More surprising however is a vision of Burroughs as pliant author. Ginsberg receives instructions to ensure material is acceptable to potential publishers, commerciality considered a reason enough for change. The book ends with the storm of controversy and legal difficulties that greeted The Naked Lunch's eventual Parisian publication.

Less well documented previously, and therefore even more intriguing, is a curious romanticism, from an unexpected tenderness towards his then boyfriend, Kiki (also key to Cronenberg's text), to longings for Ginsberg (by now the nascent poet of Howl). It is indeed this and the often scatological humour that keeps these letters from being just dry academia. Editor Oliver Harris is to be commended for performing his task near flawlessly, from the copious footnotes, to an extensive introduction detailing known information for the period -- a useful screen through which to filter Burroughs' own thoughts -- ensuring the reader access to all the salient facts.
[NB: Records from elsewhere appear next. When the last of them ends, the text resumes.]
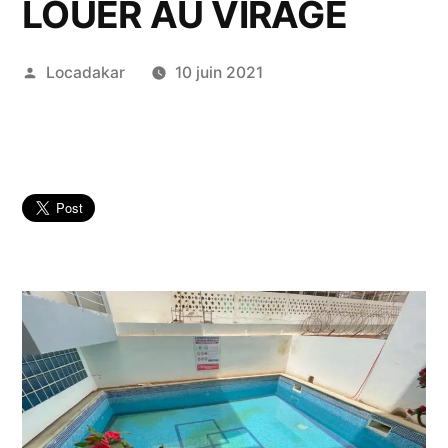
LOUER AU VIRAGE
Publié
Locadakar
10 juin 2021
par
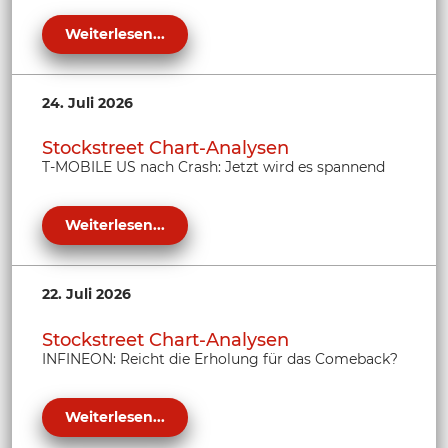
Weiterlesen...
24. Juli 2026
Stockstreet Chart-Analysen
T-MOBILE US nach Crash: Jetzt wird es spannend
Weiterlesen...
22. Juli 2026
Stockstreet Chart-Analysen
INFINEON: Reicht die Erholung für das Comeback?
Weiterlesen...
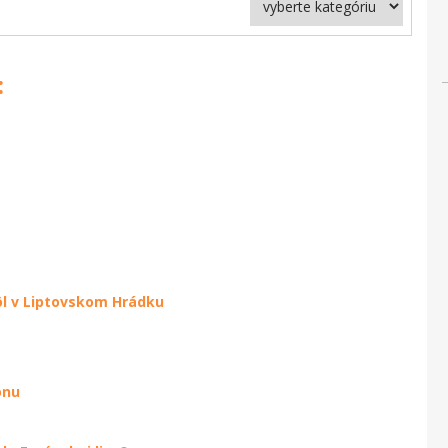
:
ôl v Liptovskom Hrádku
ónu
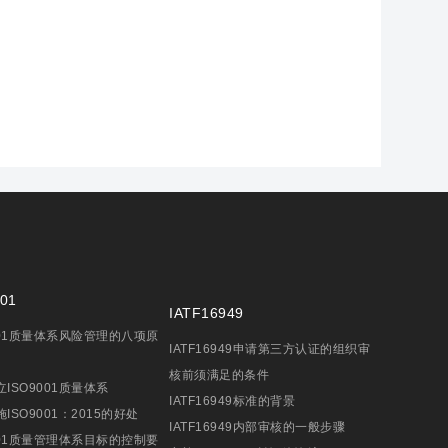
01
IATF16949
001质量体系风险管理的八项原
IATF16949申请第三方认证的组织审
核前须满足的条件
ISO9001质量体系
IATF16949标准的背景
ISO9001：2015的好处
IATF16949内部审核的一般步骤
001质量管理体系目标的控制要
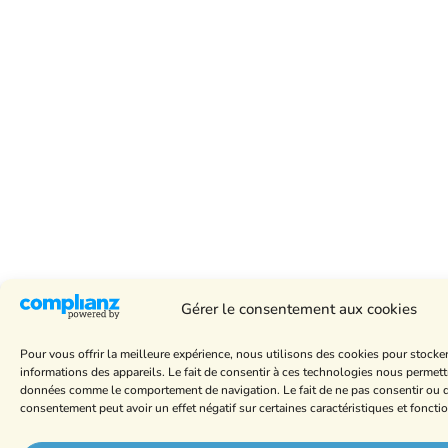
Gérer le consentement aux cookies
Pour vous offrir la meilleure expérience, nous utilisons des cookies pour stocke
informations des appareils. Le fait de consentir à ces technologies nous permettr
données comme le comportement de navigation. Le fait de ne pas consentir ou de
consentement peut avoir un effet négatif sur certaines caractéristiques et foncti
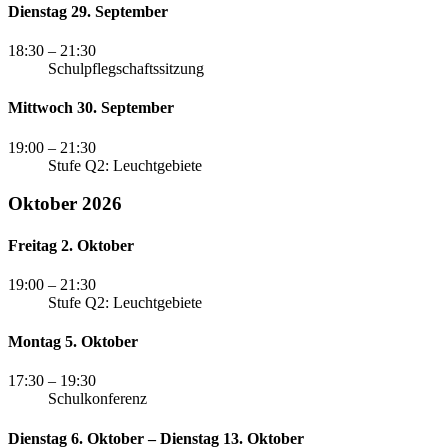
Dienstag 29. September
18:30
– 21:30
Schulpflegschaftssitzung
Mittwoch 30. September
19:00
– 21:30
Stufe Q2: Leuchtgebiete
Oktober 2026
Freitag 2. Oktober
19:00
– 21:30
Stufe Q2: Leuchtgebiete
Montag 5. Oktober
17:30
– 19:30
Schulkonferenz
Dienstag 6. Oktober – Dienstag 13. Oktober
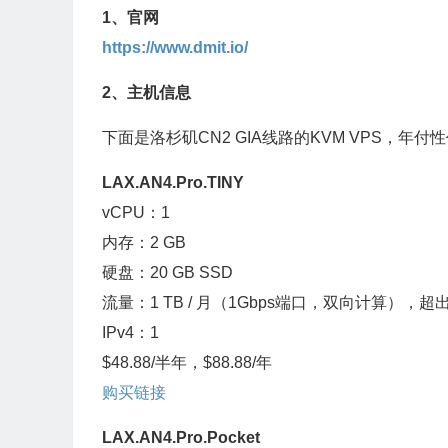
1、官网
https://www.dmit.io/
2、主机信息
下面是洛杉矶CN2 GIA线路的KVM VPS，年付
LAX.AN4.Pro.TINY
vCPU：1
内存：2 GB
硬盘：20 GB SSD
流量：1 TB / 月（1Gbps端口，双向计算），超
IPv4：1
$48.88/半年，$88.88/年
购买链接
LAX.AN4.Pro.Pocket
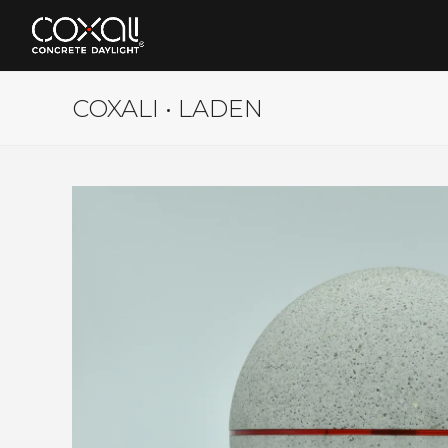
COXALI • LADEN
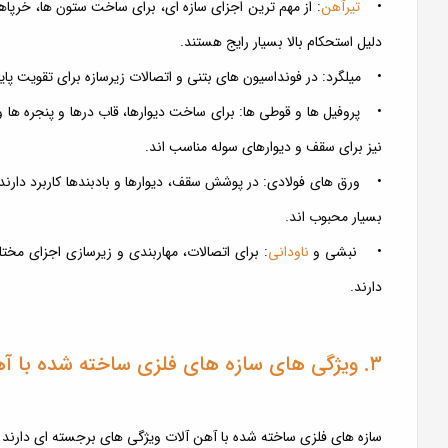
•
تیرآهن
دلیل استحکام بالا بسیار رایج هستند.
• میلگرد: در فونداسیون های بتنی و اتصالات زیرسازه برای تقویت پای
نیز برای سقف و دیوارهای سوله مناسب اند.
• ورق های فولادی: در پوشش سقف، دیوارها و بادبندها کاربرد دارند.
بسیار محبوب اند.
• نبشی و
ناودانی
: برای اتصالات، مهاربندی و زیرسازی اجزای مخ
دارند.
۳. ویژگی های سازه های فلزی ساخته شده با آهن آلات
سازه های فلزی ساخته شده با آهن آلات ویژگی های برجسته ای دارند که آ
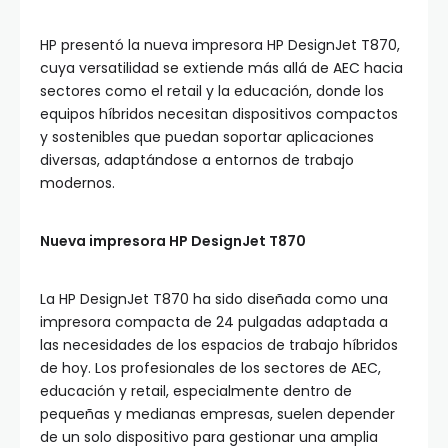
HP presentó la nueva impresora HP DesignJet T870,
cuya versatilidad se extiende más allá de AEC hacia
sectores como el retail y la educación, donde los
equipos híbridos necesitan dispositivos compactos
y sostenibles que puedan soportar aplicaciones
diversas, adaptándose a entornos de trabajo
modernos.
Nueva impresora HP DesignJet T870
La HP DesignJet T870 ha sido diseñada como una
impresora compacta de 24 pulgadas adaptada a
las necesidades de los espacios de trabajo híbridos
de hoy. Los profesionales de los sectores de AEC,
educación y retail, especialmente dentro de
pequeñas y medianas empresas, suelen depender
de un solo dispositivo para gestionar una amplia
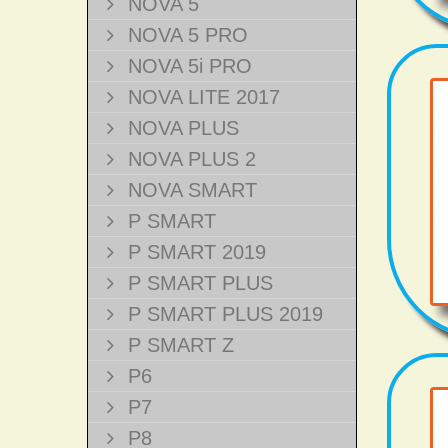
NOVA 5
NOVA 5 PRO
NOVA 5i PRO
NOVA LITE 2017
NOVA PLUS
NOVA PLUS 2
NOVA SMART
P SMART
P SMART 2019
P SMART PLUS
P SMART PLUS 2019
P SMART Z
P6
P7
P8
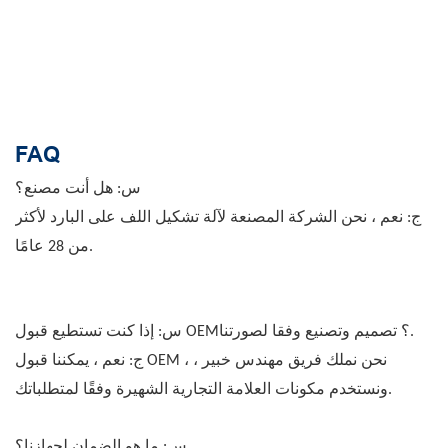
FAQ
س: هل أنت مصنع؟
ج: نعم ، نحن الشركة المصنعة لآلة تشكيل اللف على البارد لأكثر
من 28 عامًا.
س: إذا كنت تستطيع قبول OEM؟ تصميم وتصنيع وفقا لصورتنا.
ج: نعم ، يمكننا قبول OEM ، نحن نملك فريق مهندس خبير ،
ونستخدم مكونات العلامة التجارية الشهيرة وفقًا لمتطلباتك.
س: ما هو الضمان لجهازنا؟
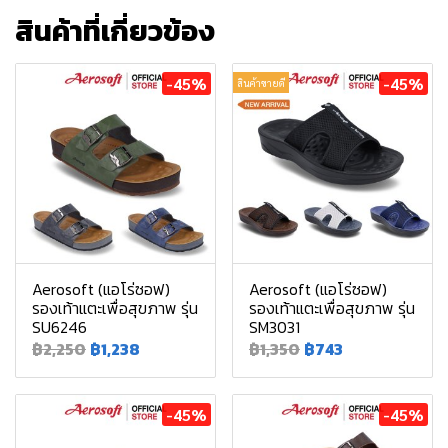
สินค้าที่เกี่ยวข้อง
-45%
-45%
สินค้าขายดี
Aerosoft (แอโร่ซอฟ)
Aerosoft (แอโร่ซอฟ)
รองเท้าแตะเพื่อสุขภาพ รุ่น
รองเท้าแตะเพื่อสุขภาพ รุ่น
SU6246
SM3031
฿2,250
฿1,238
฿1,350
฿743
-45%
-45%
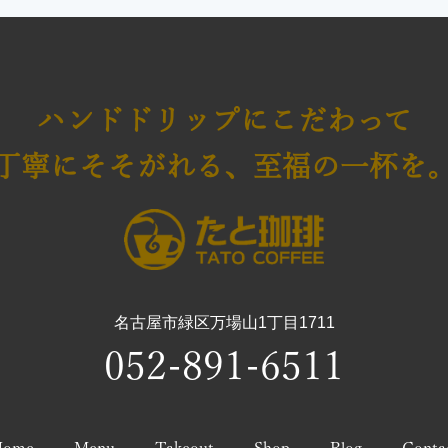
ハンドドリップにこだわって
丁寧にそそがれる、至福の一杯を
名古屋市緑区万場山1丁目1711
052-891-6511
Home
Menu
Takeout
Shop
Blog
Conta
Of course, any notion that Burroughs the man is at once his own very best creation is efficiently derided as "pansy shit about living his art", but this volume makes undeniable the sense that, like it or not, the ornery croak-voiced, gun-toting junk prophet is as much his own character as any Spare Ass Annie or Dr Benway. This is an elaborate, often absurd life, self-documented with some accuracy in his fiction, but The Letters is the pure, undiluted Burroughs mindset, and leaves the case to be made for this colossal, indispensable tome as his undisputed masterpiece.